====== Source data
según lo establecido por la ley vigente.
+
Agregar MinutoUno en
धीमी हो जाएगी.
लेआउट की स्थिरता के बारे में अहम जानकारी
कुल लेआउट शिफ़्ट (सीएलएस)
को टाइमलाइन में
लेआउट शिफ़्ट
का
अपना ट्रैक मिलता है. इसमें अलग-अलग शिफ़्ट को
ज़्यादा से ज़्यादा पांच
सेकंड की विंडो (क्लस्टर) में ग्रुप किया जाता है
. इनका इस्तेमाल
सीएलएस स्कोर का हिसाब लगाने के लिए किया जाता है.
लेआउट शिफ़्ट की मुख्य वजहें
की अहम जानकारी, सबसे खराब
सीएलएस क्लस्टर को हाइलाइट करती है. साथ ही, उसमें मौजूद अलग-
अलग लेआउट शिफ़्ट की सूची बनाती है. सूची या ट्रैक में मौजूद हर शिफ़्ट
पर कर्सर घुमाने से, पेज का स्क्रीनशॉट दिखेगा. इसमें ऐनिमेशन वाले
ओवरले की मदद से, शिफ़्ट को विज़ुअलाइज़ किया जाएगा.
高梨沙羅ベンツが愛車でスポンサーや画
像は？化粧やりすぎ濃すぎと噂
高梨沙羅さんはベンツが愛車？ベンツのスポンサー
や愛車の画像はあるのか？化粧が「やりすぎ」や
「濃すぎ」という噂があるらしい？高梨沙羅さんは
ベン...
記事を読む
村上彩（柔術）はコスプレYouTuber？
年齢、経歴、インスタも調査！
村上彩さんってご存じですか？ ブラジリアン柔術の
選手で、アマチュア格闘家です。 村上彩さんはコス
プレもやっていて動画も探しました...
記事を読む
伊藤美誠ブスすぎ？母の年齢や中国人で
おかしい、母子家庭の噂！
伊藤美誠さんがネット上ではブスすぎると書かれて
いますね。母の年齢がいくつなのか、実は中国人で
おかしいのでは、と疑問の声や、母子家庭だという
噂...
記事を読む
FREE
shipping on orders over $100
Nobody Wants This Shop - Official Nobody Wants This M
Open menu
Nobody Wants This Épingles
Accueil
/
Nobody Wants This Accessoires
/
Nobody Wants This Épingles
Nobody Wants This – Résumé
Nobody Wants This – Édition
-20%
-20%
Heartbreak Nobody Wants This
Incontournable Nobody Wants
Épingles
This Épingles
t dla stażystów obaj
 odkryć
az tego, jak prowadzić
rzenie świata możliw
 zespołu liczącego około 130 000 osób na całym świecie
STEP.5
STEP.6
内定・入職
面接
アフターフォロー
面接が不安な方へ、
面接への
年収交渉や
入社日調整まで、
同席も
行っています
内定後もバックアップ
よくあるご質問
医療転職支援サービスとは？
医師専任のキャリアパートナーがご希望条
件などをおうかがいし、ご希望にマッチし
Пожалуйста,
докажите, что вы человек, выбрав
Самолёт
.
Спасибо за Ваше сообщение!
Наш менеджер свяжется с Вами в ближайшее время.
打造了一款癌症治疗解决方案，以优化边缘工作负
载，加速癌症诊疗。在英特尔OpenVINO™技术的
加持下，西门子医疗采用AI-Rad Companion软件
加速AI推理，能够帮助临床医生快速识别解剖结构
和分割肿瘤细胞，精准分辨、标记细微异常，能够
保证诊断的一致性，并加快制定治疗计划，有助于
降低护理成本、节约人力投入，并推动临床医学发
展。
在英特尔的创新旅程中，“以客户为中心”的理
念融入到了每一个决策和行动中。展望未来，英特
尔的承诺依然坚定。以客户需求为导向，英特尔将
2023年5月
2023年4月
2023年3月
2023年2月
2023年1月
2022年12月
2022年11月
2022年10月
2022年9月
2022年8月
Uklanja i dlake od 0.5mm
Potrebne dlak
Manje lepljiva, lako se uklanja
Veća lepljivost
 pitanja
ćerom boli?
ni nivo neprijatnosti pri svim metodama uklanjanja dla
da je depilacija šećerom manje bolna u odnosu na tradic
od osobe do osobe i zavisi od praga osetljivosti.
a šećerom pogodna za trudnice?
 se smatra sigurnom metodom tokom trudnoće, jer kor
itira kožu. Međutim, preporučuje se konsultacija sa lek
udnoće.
============
● **What is needed**: Using the records above, work out how many lines hold the string "एलएस"; answer with that number alone.

● **Result for this exercise**: 3